Title: Biliary complications in children following living donor liver transplantation: an observational retrospective cohort study of 330 cases from a single center
Source: Pediatric Transplantation 2025, 29 (6): e70147
Date of publication: August 2025
Publication type: Observational retrospective cohort study
Abstract: Background: Liver transplantation remains the only treatment for end-stage liver disease and acute liver failure in children. In the pediatric population, the main challenge is the scarcity of deceased donors. To overcome this, partial liver grafts from living donors are utilized to expand the donor pool. This approach, however, is linked with a higher frequency of surgical and biliary complications, occurring in up to 45% of cases. The study aimed to assess the incidence and factors influencing biliary complications in children undergoing liver transplantation from living donors and the impact on long-term transplant success.

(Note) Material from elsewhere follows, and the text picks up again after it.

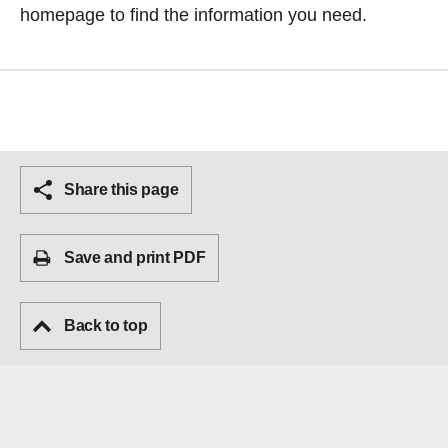
homepage
to find the information you need.
Share this page
Save and print PDF
Back to top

Methods: The study included 330 patients who underwent primary liver transplantation from living donors between 1999 and 2017 at the Department of Pediatric Surgery and Organ Transplantation of The Children’s Memorial Health Institute. It identifies the types and frequency of biliary complications, risk factors, treatment methods, and impact on graft function and patient survival.
Results: Biliary complications were observed in 22.7% of the patients, including 14.2% of bile leaks and 9,7% of biliary obstructions. No significant risk factors for bile leaks were identified. Risk factors for a biliary stricture included primary liver tumors, multiple graft arteries, operation > 8 h, hepatic artery thrombosis, and acute rejection. Biliary complications did not significantly impact the long-term survival of grafts or recipients.
Conclusions: Biliary complications remain a significant concern in pediatric liver transplants from living donors. Managing these complications requires a tailored approach. Despite these complications, the overall long-term survival of grafts and patients remains unaffected.